BET analysis shows that the average pore diameter of the bioglass sample with PEG remains at the lower limit of mesopores, which means that the addition of PEG does not significantly change the pores of the original structure [18]. The larger particle size of PEG 4000 slightly shifts the pore size distribution to larger values, resulting in slightly larger average pore diameters. The Zetasizer Nano device measured the fluctuations in the intensity of scattered light, and the results were 0.659 for bioglass and 0.724 for treated bioglass, which indicate the presence of large and polydisperse particle sizes and aggregates of variable sizes.

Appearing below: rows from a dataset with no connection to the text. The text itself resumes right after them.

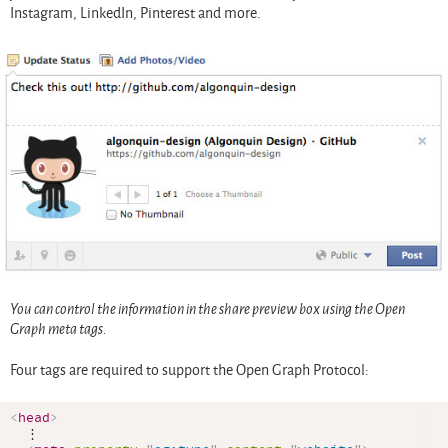
Instagram, LinkedIn, Pinterest and more.
You can control the information in the share preview box using the Open
Graph meta tags.
Four tags are required to support the Open Graph Protocol:
<
head
>
  ⋮
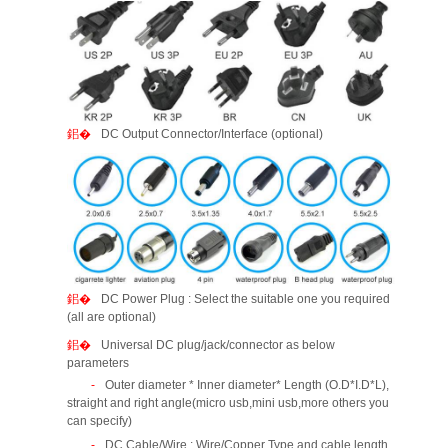
DC Output Connector/Interface (optional)
DC Power Plug : Select the suitable one you required
(all are optional)
Universal DC plug/jack/connector as below
parameters
Outer diameter * Inner diameter* Length (O.D*I.D*L),
straight and right angle(micro usb,mini usb,more others you
can specify)
DC Cable/Wire : Wire/Copper Type and cable length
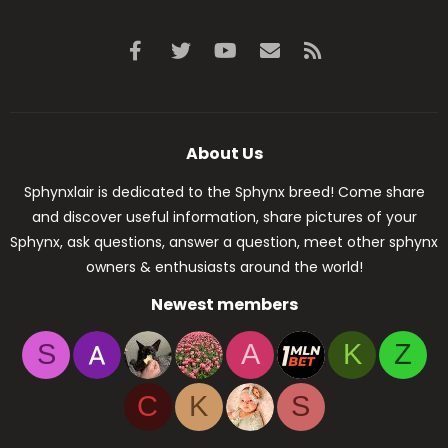
Facebook
Twitter
youtube
Contact us
RSS
About Us
Sphynxlair is dedicated to the Sphynx breed! Come share
and discover useful information, share pictures of your
Sphynx, ask questions, answer a question, meet other sphynx
owners & enthusiasts around the world!
Newest members
S
A
K
Z
C
K
S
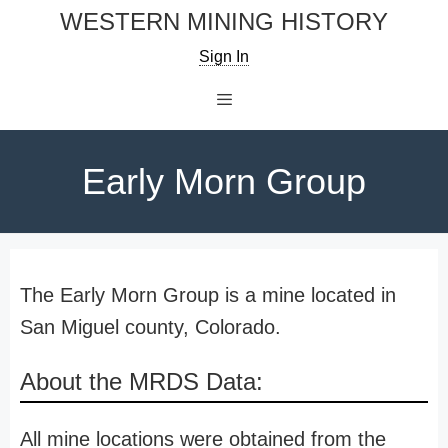
Skip
WESTERN MINING HISTORY
to
Sign In
content
Menu
Early Morn Group
The Early Morn Group is a mine located in
San Miguel county, Colorado.
About the MRDS Data:
All mine locations were obtained from the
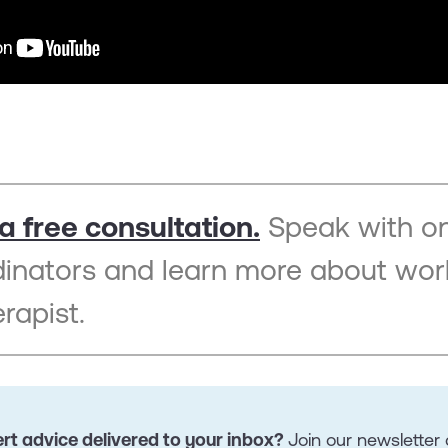
a free consultation.
Speak with on
dinators and learn more about wor
rapist.
rt advice delivered to your inbox?
Join our newslette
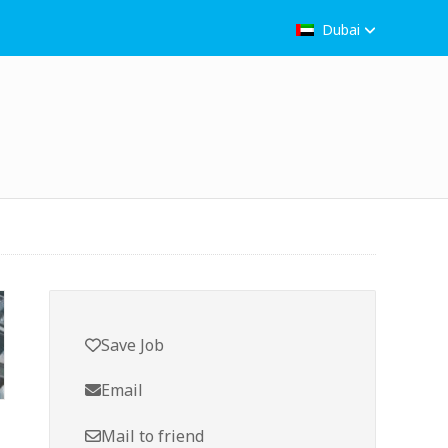
Dubai
Save Job
Email
Mail to friend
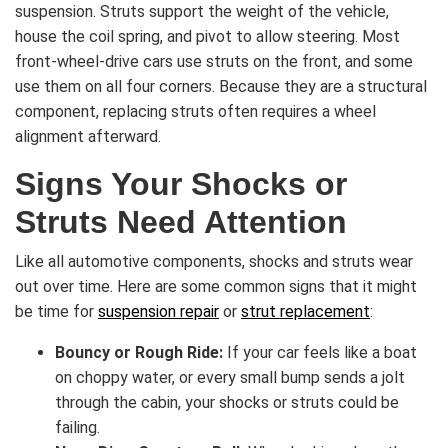
suspension. Struts support the weight of the vehicle,
house the coil spring, and pivot to allow steering. Most
front-wheel-drive cars use struts on the front, and some
use them on all four corners. Because they are a structural
component, replacing struts often requires a wheel
alignment afterward.
Signs Your Shocks or
Struts Need Attention
Like all automotive components, shocks and struts wear
out over time. Here are some common signs that it might
be time for
suspension repair
or
strut replacement
:
Bouncy or Rough Ride:
If your car feels like a boat
on choppy water, or every small bump sends a jolt
through the cabin, your shocks or struts could be
failing.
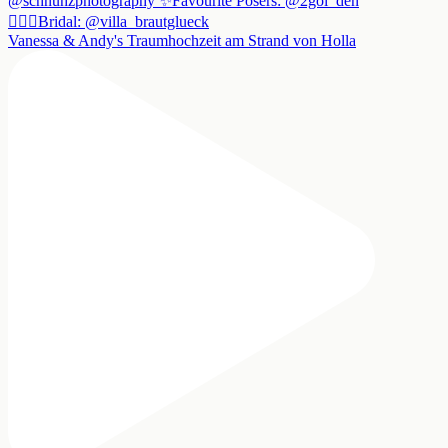
Vanessa & Andy's Traumhochzeit am Strand von Holla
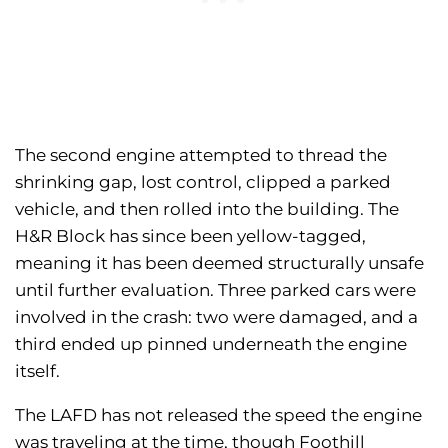
The second engine attempted to thread the
shrinking gap, lost control, clipped a parked
vehicle, and then rolled into the building. The
H&R Block has since been yellow-tagged,
meaning it has been deemed structurally unsafe
until further evaluation. Three parked cars were
involved in the crash: two were damaged, and a
third ended up pinned underneath the engine
itself.
The LAFD has not released the speed the engine
was traveling at the time, though Foothill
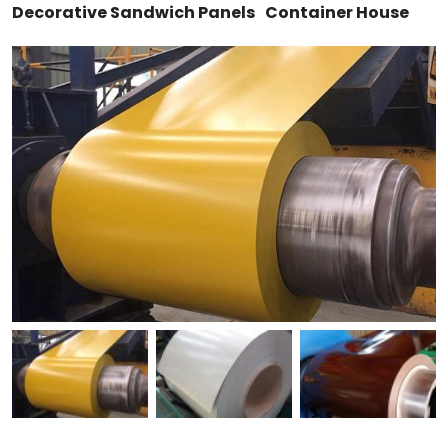
Decorative Sandwich Panels
Container House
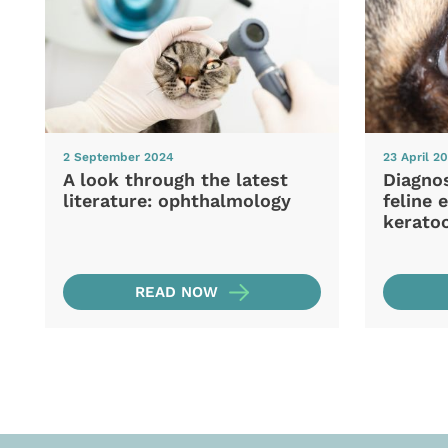
2 September 2024
23 April 2
A look through the latest
Diagno
literature: ophthalmology
feline 
keratoc
READ NOW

FTIR analysis confirmed, among other components, the presence of Si-O-Ca and Si-O-Si bonds, compatible with bioglass [23].

5. Conclusions

Treating bioglass with PEG 4000 before calcination allows for obtaining a material with a completely amorphous structure.

SEM analysis shows that after the calcination of bioglass in the presence of PEG 4000, numerous agglomerations of very small particles appear, which are probably formed as a result of the acceleration of the condensation reactions that accompany the calcination process.

EDAX analysis performed on the calcined sample in the presence of PEG shows a uniform distribution in the mass of the sample of all identified elements.

The textural analyses revealed that the nitrogen adsorption–desorption isotherms of the bioglass sample correspond to type V, indicating a mesoporous structure. This mesoporosity is beneficial for the gradual release of species absorbed into the pores of the bioglass. Furthermore, the incorporation of PEG (polyethylene glycol) does not significantly alter the pore structure of the original bioglass.

After treatment with PEG 4000, the particle size distribution changes. Thus, the particle size distribution for the sample treated with PEG is greater.

Treating bioglass with PEG 4000 makes its use in the cosmetics industry safer by eliminating the risk of the appearance of crystalline structures without significant changes in the other characteristics.